Environmental, Social & Governance (ESG)
In the year to date, we have made progress on several ESG objectives. In September, we launched our annual all-employee compliance training, covering IT and cybersecurity, data privacy, and business ethics. As of the end of October, 99% of employees globally have completed the training program. Our annual engagement survey was kicked off in October. To support employee engagement and diversity, equity, inclusion, and belonging3, we have launched a 12-month inclusive leadership program for executives and people managers and we have started piloting a series of voluntary, employee-led global inclusion networks. On the environmental front, we continued to execute on two key programs that reduce our emissions: as of September 30, 2022, our real estate rationalization program has achieved a 3% reduction in our global office footprint (m2) compared to December 31, 2021, while our cloud migration program has decommissioned approximately 750 on-premise servers. We have also made progress on the data collection required to measure certain categories of Scope 3 emissions in line with our stated objectives of aligning to the recommendations of the Taskforce on Climate-Related Financial Disclosures (TCFD) and of ultimately setting science-based targets.
Share Buyback Programs
Early in the year, we announced a 2022 share buyback program of €600 million, which was later expanded to €1 billion on August 3, 2022. In the year to date, through October 31, 2022, we have repurchased €756 million in shares (7.7 million shares at an average price of €97.60). A third party mandate is in place to complete the final tranche of €244 million in share buybacks in the period starting November 3, 2022, up to and including December 28, 2022.
Looking ahead to 2023, we have this week signed a third-party mandate to execute up to €100 million in share buybacks for the period starting January 2, 2023, up to and including February 20, 2023.
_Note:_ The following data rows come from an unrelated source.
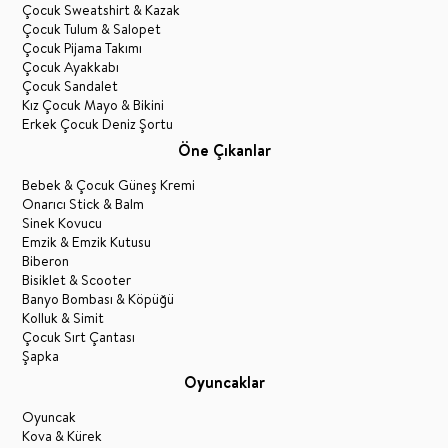
Çocuk Sweatshirt & Kazak
Çocuk Tulum & Salopet
Çocuk Pijama Takımı
Çocuk Ayakkabı
Çocuk Sandalet
Kız Çocuk Mayo & Bikini
Erkek Çocuk Deniz Şortu
Öne Çıkanlar
Bebek & Çocuk Güneş Kremi
Onarıcı Stick & Balm
Sinek Kovucu
Emzik & Emzik Kutusu
Biberon
Bisiklet & Scooter
Banyo Bombası & Köpüğü
Kolluk & Simit
Çocuk Sırt Çantası
Şapka
Oyuncaklar
Oyuncak
Kova & Kürek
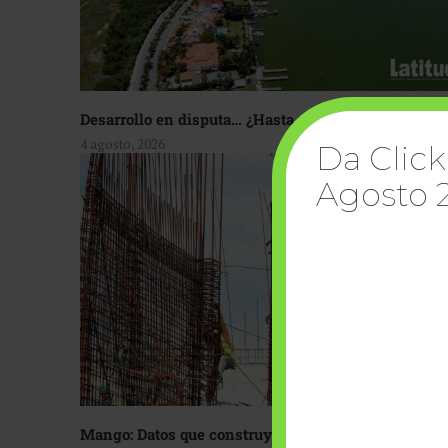
Desarrollo en disputa… ¿Hasta dónde crecer?
4 agosto, 2026
Da Click
Agosto 
Mango: Datos que construyen confianza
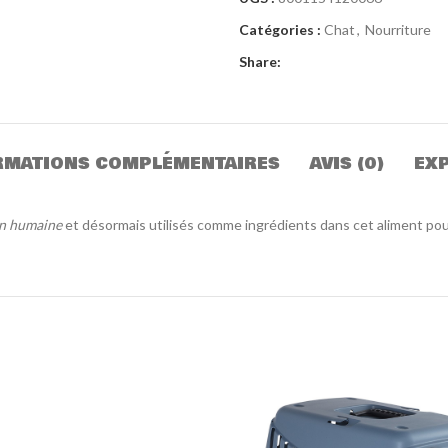
Catégories :
Chat
,
Nourriture
Share:
RMATIONS COMPLÉMENTAIRES
AVIS (0)
EXP
on humaine
et désormais utilisés comme ingrédients dans cet aliment pour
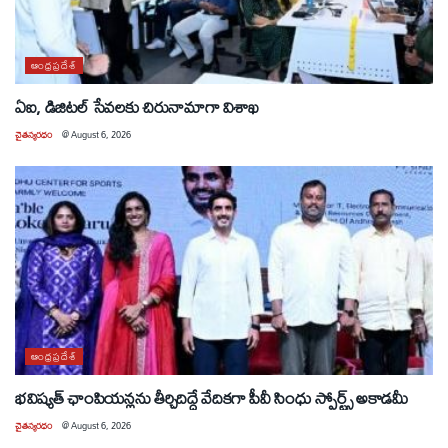
ఆంధ్రప్రదేశ్
ఏఐ, డిజిటల్ సేవలకు చిరునామాగా విశాఖ
చైతన్యరధం
@
August 6, 2026
ఆంధ్రప్రదేశ్
భవిష్యత్ ఛాంపియన్లను తీర్చిదిద్దే వేదికగా పీవీ సింధు స్పోర్ట్స్ అకాడమీ
చైతన్యరధం
@
August 6, 2026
Assuming global economic conditions do not deteriorate substantially, we continue to believe this level of share buybacks leaves us with ample headroom to support our dividend plans, to sustain organic investment, and to make selective acquisitions. The share repurchases may be suspended, discontinued, or modified at any time. Third party mandates are governed by the limits of relevant laws and regulations (in particular Regulation (EU) 596/2014) and Wolters Kluwer’s Articles of Association. Repurchased shares are added to and held as treasury shares and are either cancelled or held to meet future obligations arising from share-based incentive plans. We remain committed to our anti-dilution policy which aims to offset the dilution caused by our annual incentive share issuance with share repurchases.
Share Cancellation 2022
On August 31, 2022, we cancelled 5.0 million shares that were held in treasury, as approved by shareholders at the AGM in April 2022. Following this cancellation, the number of issued ordinary shares is 257,516,153. As of September 30, 2022, 252.3 million shares were outstanding and 5.2 million shares were held in treasury.
Full-Year 2022 Outlook
We reiterate our full-year guidance as provided on August 3, 2022. See table below. Following clarification of new U.S. tax rules on the capitalization of research and development expenses, we now expect adjusted free cash flow in constant currencies to be near the top of our guided range. We continue to expect organic momentum to slow moderately in the fourth quarter, largely due to challenging comparables.